BEGIN RAW DATA

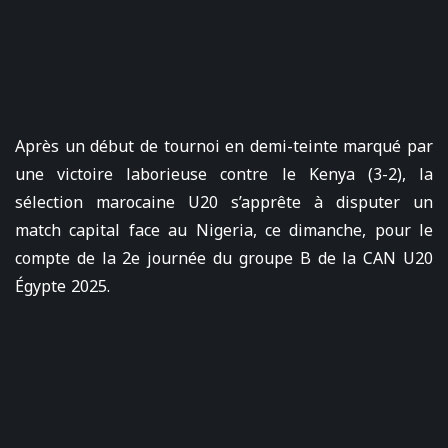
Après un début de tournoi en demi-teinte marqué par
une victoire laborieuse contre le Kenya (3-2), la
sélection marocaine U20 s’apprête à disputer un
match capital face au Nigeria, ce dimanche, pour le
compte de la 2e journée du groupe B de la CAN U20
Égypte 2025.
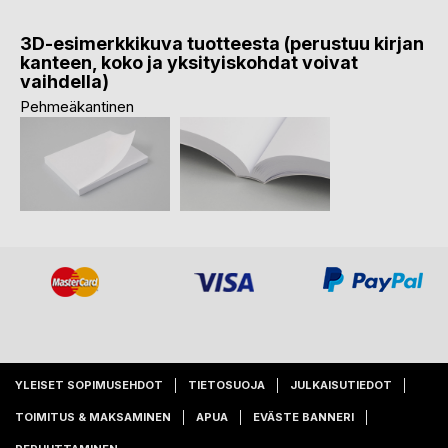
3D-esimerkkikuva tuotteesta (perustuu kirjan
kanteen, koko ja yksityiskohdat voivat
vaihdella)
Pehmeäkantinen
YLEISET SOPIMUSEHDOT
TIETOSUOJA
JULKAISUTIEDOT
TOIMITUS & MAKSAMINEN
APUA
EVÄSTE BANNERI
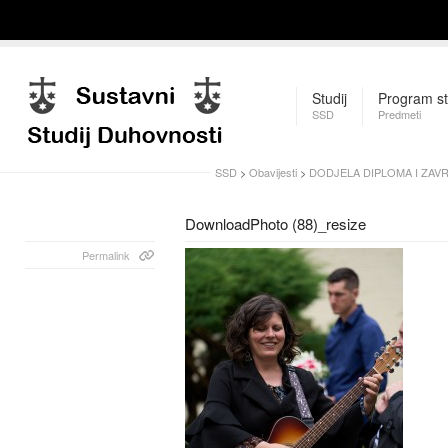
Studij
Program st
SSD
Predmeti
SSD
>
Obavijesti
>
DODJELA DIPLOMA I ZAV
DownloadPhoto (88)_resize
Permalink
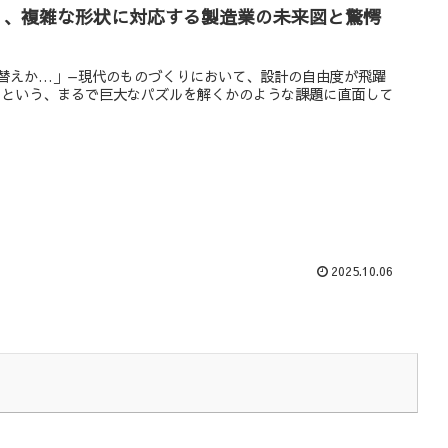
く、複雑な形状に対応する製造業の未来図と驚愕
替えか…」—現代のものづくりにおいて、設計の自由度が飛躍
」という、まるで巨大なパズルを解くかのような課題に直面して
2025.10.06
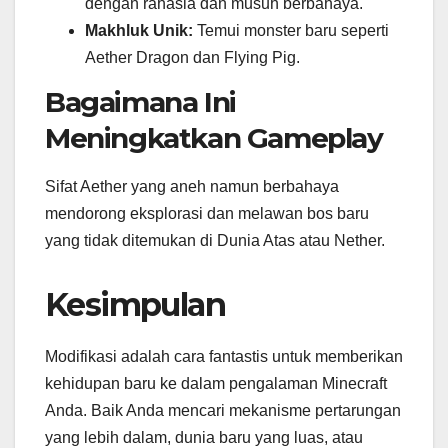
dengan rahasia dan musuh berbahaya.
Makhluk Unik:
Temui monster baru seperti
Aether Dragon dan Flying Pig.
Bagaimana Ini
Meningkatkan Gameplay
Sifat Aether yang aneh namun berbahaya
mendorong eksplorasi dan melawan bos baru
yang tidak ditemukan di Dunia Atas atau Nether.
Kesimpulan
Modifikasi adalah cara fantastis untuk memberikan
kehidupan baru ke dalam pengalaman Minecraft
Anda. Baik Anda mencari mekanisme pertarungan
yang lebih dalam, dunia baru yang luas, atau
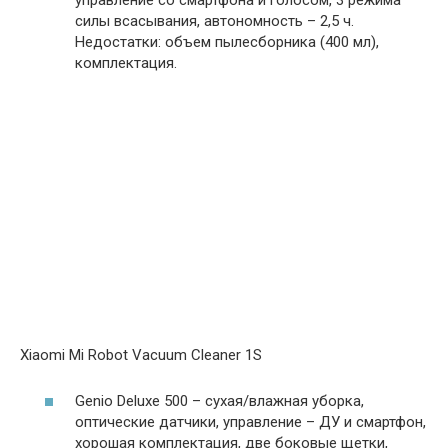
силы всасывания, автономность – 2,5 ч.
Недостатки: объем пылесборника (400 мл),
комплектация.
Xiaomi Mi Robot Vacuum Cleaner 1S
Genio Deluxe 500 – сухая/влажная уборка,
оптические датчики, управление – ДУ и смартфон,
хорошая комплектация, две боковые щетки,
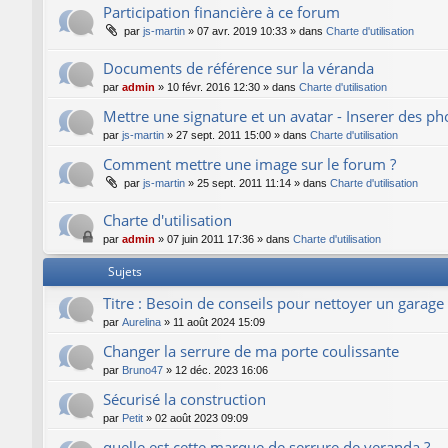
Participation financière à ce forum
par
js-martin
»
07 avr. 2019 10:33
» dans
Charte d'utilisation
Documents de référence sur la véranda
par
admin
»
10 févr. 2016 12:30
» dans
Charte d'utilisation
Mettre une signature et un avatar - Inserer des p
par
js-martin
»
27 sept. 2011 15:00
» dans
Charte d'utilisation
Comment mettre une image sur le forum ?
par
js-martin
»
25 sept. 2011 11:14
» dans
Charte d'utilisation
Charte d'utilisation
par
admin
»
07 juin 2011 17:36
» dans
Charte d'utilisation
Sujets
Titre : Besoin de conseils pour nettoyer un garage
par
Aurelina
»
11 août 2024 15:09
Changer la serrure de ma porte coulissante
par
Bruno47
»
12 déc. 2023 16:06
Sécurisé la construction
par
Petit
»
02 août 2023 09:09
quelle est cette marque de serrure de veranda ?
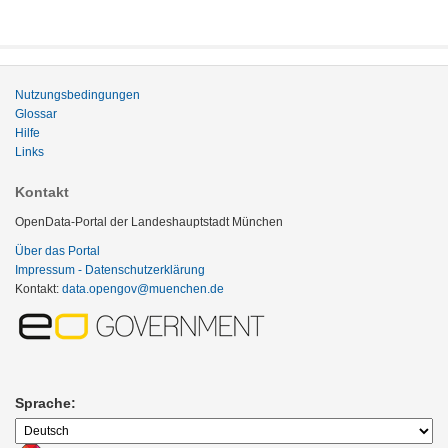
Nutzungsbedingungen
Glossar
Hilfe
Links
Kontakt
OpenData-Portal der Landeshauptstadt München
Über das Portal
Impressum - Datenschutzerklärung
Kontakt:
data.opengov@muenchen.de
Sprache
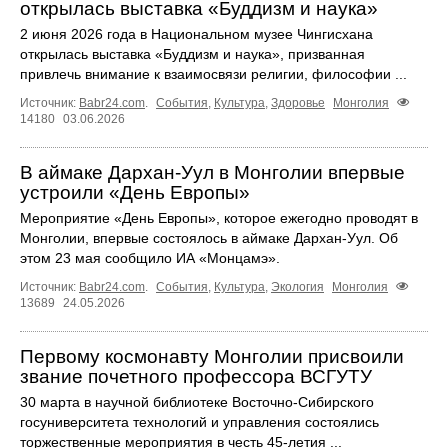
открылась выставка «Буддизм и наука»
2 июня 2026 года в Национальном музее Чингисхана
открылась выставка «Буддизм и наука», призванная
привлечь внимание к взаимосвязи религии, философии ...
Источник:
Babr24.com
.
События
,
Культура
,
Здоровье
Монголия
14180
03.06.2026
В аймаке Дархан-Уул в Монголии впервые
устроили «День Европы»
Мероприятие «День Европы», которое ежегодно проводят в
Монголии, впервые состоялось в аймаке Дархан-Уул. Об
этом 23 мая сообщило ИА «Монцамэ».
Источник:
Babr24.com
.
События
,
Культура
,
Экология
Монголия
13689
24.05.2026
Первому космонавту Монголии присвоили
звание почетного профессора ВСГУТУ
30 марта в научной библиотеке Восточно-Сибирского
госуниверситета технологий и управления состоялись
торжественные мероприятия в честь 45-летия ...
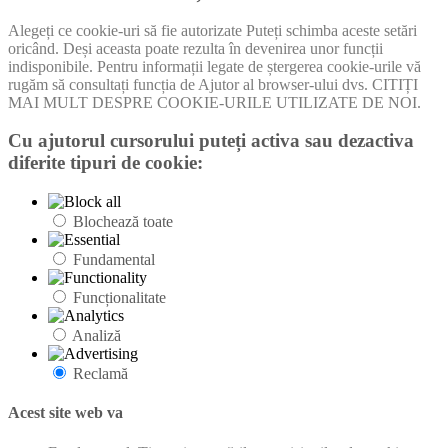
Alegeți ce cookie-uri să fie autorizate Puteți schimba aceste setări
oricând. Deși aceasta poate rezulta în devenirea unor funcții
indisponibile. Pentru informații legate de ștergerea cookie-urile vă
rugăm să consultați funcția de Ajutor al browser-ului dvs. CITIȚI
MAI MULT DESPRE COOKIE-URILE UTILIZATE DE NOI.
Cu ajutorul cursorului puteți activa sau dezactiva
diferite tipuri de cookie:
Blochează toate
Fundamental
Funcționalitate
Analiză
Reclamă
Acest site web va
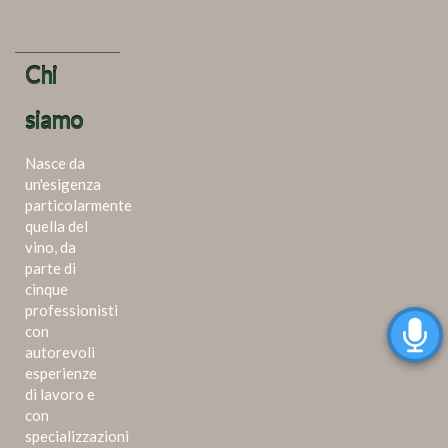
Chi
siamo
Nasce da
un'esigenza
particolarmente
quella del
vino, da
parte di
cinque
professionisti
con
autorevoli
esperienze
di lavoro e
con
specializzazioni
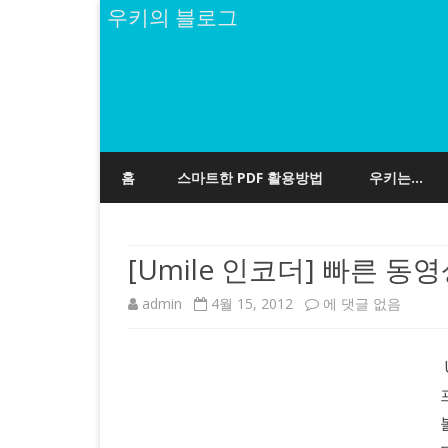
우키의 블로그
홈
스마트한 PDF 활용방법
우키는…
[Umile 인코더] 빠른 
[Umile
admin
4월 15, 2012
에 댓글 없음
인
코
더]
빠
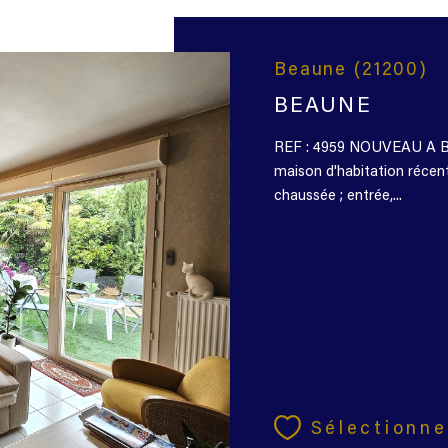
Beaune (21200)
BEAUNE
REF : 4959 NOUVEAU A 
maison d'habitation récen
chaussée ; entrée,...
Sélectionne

END RAW DATA
BEGIN RAW DATA

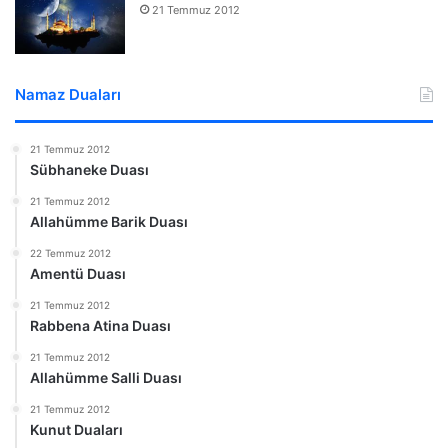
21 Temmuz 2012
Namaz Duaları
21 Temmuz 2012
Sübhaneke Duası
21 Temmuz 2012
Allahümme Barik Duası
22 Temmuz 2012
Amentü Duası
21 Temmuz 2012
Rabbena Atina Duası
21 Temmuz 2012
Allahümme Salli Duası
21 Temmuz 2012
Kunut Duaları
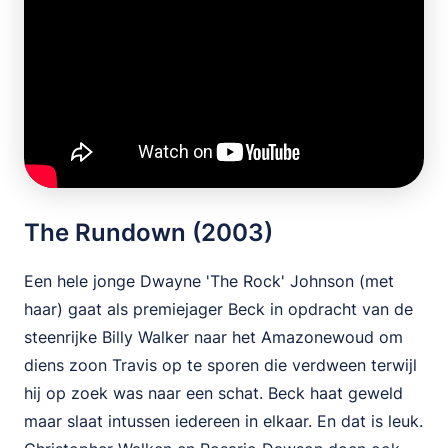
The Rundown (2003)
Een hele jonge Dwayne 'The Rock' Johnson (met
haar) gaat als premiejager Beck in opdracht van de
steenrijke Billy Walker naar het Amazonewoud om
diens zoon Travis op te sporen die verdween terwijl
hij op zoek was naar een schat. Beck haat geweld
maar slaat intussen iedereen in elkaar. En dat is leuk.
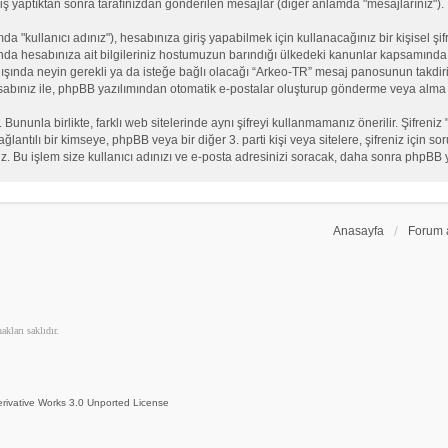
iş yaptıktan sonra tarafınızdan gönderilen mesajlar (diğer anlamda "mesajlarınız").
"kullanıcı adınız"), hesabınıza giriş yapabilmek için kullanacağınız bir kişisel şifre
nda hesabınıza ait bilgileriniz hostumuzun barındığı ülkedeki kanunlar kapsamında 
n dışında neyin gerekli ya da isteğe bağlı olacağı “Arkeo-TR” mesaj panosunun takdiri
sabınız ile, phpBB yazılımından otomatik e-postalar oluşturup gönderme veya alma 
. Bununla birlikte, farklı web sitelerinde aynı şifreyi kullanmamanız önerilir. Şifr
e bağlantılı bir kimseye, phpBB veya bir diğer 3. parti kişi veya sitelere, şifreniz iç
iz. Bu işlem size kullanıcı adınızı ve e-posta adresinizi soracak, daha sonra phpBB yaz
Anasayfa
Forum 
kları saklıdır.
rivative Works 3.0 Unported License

END RAW DATA
BEGIN RAW DATA

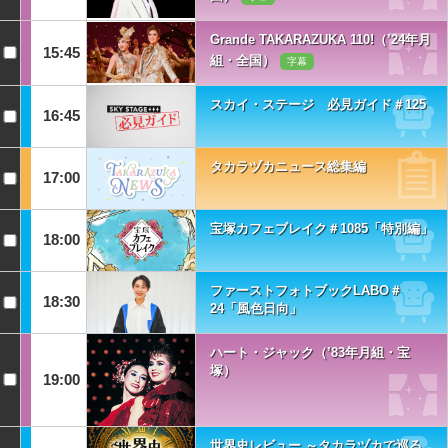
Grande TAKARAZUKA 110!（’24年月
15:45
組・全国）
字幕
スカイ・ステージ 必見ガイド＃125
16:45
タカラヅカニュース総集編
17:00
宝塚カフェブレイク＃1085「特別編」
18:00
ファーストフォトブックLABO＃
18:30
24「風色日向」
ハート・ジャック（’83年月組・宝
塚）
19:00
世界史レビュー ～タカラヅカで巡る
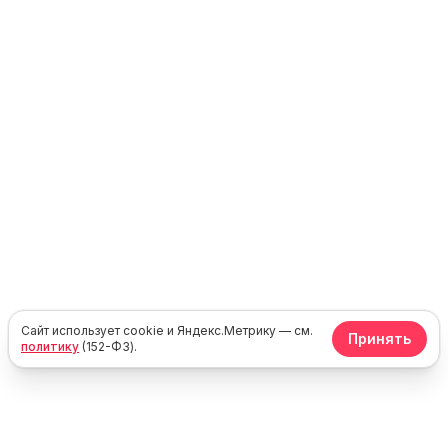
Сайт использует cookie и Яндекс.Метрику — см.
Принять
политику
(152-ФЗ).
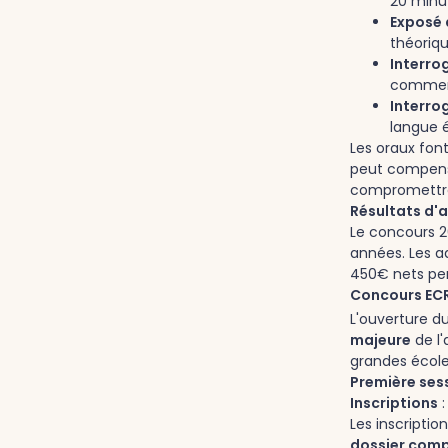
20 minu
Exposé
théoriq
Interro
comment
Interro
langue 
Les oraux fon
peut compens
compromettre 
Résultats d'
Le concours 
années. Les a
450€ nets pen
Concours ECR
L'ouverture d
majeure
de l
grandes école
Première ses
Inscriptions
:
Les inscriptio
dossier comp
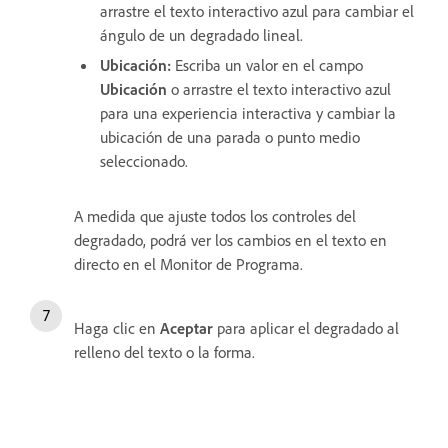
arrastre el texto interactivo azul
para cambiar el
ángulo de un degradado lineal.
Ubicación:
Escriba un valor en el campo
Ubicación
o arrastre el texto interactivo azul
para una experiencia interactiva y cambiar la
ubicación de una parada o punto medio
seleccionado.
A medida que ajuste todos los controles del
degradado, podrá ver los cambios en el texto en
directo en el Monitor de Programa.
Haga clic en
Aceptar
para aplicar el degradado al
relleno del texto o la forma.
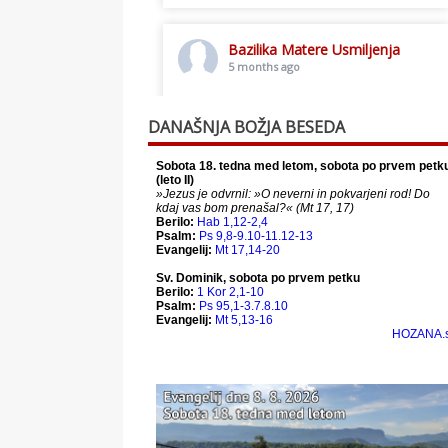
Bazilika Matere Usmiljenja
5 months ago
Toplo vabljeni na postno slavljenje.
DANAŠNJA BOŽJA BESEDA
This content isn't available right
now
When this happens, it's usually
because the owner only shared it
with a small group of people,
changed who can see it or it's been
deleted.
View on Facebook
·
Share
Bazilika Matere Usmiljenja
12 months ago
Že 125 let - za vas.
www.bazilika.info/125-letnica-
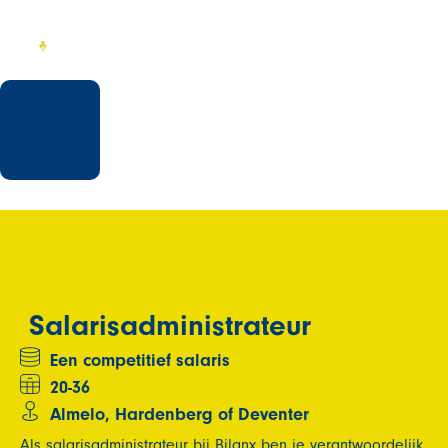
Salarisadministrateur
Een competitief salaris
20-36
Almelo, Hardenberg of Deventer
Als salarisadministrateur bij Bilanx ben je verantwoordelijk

END RAW DATA

Your answer must be the exact lines from the records above, from the one containing "Sübhaneke Duası" through the one containing "rivative Works 3.0 Unported License", both included, with every picture left out.

ANSWER FOR THE TASK.
Sübhaneke Duası
21 Temmuz 2012
Allahümme Barik Duası
22 Temmuz 2012
Amentü Duası
21 Temmuz 2012
Rabbena Atina Duası
21 Temmuz 2012
Allahümme Salli Duası
21 Temmuz 2012
Kunut Duaları
The Rundown (2003)
Een hele jonge Dwayne 'The Rock' Johnson (met
haar) gaat als premiejager Beck in opdracht van de
steenrijke Billy Walker naar het Amazonewoud om
diens zoon Travis op te sporen die verdween terwijl
hij op zoek was naar een schat. Beck haat geweld
maar slaat intussen iedereen in elkaar. En dat is leuk.
iş yaptıktan sonra tarafınızdan gönderilen mesajlar (diğer anlamda "mesajlarınız").
"kullanıcı adınız"), hesabınıza giriş yapabilmek için kullanacağınız bir kişisel şifre
nda hesabınıza ait bilgileriniz hostumuzun barındığı ülkedeki kanunlar kapsamında 
n dışında neyin gerekli ya da isteğe bağlı olacağı “Arkeo-TR” mesaj panosunun takdiri
sabınız ile, phpBB yazılımından otomatik e-postalar oluşturup gönderme veya alma 
. Bununla birlikte, farklı web sitelerinde aynı şifreyi kullanmamanız önerilir. Şifr
e bağlantılı bir kimseye, phpBB veya bir diğer 3. parti kişi veya sitelere, şifreniz iç
iz. Bu işlem size kullanıcı adınızı ve e-posta adresinizi soracak, daha sonra phpBB yaz
Anasayfa
Forum 
kları saklıdır.
rivative Works 3.0 Unported License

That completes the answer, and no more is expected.